Friday, February 19, 2010
A Book of Tongues Cast of Characters (II)
Today, we'll talk about two men of faith. Let's start with...
“Reverend” Asher Elijah Rook
There’s just something about a bad man who knows his Bible. Much like with Chess and Ben Foster, it all began with Russell Crowe’s Ben Wade in 3:10 to Yuma—but Ben’s a happy hypocrite in many ways, an atheist autodidact who uses the Good Book as just another way to work his will on idiots. I wanted Reverend Rook to have the sort of faith which can sour, but never entirely evaporate; to be a man literally in love with his own method of damnation, capable of dreadful things, but also capable of teaching a wild boy who’s never cared for anything to at least care for himself. I also wanted him to be big and deep-voiced, ‘cause I (and Chess) like that.
Enter, therefore—as my primary physical template for the Rev—one Clancy Brown.
Now, I realize that to most people these days, Brown’s an official old dude…chiefly recognizable as either the Kurgan in Highlander (which you may or may not find an attractive image—I do, but then, there’s a lot that’s wrong with me), Drill Sergeant Zim from Starship Troopers or Brother Justin Crowe from HBO's Carnivale. When I first began thinking nasty thoughts about Brown, however, both he and I were considerably younger. Here’s a pretty good shot of him from the days when he was also Rawhide in The Adventures of Buckaroo Banzai, and might even occasionally be found cavorting naked onscreen with the likes of Jamie Lee Curtis (in Kathryn Bigelow’s Blue Steel, in case you’re wondering); do feel free to ignore the attached screencap of Lobo, though:
http://www.comicbookmovie.com/images/users/uploads/8558/clancy-brown.jpg
Plus, a good selection of recent Clancy Brown pics can be found here (including one next to Nick Stahl, for body-size reference):
http://www.superiorpics.com/clancy_brown/
So: What we mainly know about the Rev is that he’s from Missouri, the Mother of Outlaws herself, and only ended up on the Confederate side of the War because he headed south when he first took off running. He’s also a damn man-mountain with an impressive command of Scripture and a not-so-secret liking for “the Other”. This impulse is what spurred him to flee his original posting as town preacher, after his flock burnt a goat-eyed boy alive for the sin of simply having been born a witch-child, and Rook didn’t feel quite morally-uncompromised enough to stop them. It’s also what he thought at first pushed him towards Chess, though the gravitational pull of another magician-to-be actually had far more to do with it, as he eventually learned.

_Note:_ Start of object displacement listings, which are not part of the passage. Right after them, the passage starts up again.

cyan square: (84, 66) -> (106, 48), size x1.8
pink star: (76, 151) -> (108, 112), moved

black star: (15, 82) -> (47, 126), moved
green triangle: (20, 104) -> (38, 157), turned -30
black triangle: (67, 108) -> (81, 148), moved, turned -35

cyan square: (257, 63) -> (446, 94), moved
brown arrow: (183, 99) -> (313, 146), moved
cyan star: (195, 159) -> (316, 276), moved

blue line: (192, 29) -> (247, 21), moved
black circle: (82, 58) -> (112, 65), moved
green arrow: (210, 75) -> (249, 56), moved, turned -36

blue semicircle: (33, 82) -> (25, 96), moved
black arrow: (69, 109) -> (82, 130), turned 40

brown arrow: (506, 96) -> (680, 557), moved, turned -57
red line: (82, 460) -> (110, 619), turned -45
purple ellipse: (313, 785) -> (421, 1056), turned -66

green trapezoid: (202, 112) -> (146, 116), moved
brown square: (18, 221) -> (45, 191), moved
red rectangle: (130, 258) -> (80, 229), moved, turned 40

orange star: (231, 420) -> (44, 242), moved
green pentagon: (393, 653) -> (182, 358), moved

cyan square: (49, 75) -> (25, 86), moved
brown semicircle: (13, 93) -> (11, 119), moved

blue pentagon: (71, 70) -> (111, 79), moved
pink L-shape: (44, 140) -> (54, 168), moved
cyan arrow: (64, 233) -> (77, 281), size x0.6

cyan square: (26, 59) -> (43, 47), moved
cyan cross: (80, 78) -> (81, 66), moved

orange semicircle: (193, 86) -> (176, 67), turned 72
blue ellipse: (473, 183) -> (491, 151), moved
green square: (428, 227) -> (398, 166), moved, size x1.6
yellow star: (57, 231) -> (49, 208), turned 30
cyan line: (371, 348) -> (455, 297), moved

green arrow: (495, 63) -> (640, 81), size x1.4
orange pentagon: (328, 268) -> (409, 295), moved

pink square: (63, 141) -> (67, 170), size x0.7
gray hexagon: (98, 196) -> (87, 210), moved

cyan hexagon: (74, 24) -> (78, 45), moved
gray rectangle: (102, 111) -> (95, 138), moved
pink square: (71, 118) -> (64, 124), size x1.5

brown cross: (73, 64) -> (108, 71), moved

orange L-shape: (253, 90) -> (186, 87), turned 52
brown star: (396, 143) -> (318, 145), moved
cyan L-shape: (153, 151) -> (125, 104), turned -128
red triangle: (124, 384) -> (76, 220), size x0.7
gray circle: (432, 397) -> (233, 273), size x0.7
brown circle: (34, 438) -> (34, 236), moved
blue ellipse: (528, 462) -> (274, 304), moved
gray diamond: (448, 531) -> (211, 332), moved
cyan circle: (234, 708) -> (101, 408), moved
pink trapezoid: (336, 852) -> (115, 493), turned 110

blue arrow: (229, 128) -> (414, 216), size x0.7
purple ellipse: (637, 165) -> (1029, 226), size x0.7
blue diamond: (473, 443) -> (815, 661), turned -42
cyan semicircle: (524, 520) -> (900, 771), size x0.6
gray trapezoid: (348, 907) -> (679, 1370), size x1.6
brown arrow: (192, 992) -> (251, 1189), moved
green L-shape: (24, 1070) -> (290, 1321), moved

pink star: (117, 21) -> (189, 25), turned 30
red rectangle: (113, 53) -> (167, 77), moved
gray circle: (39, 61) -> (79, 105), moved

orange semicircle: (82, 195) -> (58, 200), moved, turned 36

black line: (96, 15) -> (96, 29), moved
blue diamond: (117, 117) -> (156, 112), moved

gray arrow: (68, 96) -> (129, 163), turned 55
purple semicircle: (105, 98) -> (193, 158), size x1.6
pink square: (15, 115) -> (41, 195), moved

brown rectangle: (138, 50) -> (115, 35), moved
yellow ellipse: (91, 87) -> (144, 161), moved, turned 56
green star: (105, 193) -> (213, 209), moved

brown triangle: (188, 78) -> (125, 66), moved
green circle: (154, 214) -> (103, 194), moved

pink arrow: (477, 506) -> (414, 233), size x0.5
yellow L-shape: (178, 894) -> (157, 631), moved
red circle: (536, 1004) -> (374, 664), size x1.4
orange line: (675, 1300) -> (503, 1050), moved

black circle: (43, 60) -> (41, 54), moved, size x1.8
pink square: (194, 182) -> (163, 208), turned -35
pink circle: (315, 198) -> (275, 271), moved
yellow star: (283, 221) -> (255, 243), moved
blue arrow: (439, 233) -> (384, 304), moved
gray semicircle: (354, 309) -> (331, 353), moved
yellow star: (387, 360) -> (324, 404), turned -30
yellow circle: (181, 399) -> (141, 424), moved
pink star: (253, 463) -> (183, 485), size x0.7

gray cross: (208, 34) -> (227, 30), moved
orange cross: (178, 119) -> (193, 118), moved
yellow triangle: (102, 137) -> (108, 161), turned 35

There’s a line I heard once in a terrible movie—it might have been The Wraith, starring Charlie Sheen—that’s always stuck with me: “When you feel nothing, you can do anything.” In Rook’s case, as with all hexes, I think that goes the other way, as well; when you literally can do anything, it’s hard to feel much at all, especially for the day-to-day. What keeps Rook bound to Chess, however, is that he can’t stop feeling for him—it’s impossible for either of them not to get a rise out of the other, whether that be sexually or what-have-you. They were married long before the Mayan goddess Ixchel ever chose Rook as her quote-quote “little” husband.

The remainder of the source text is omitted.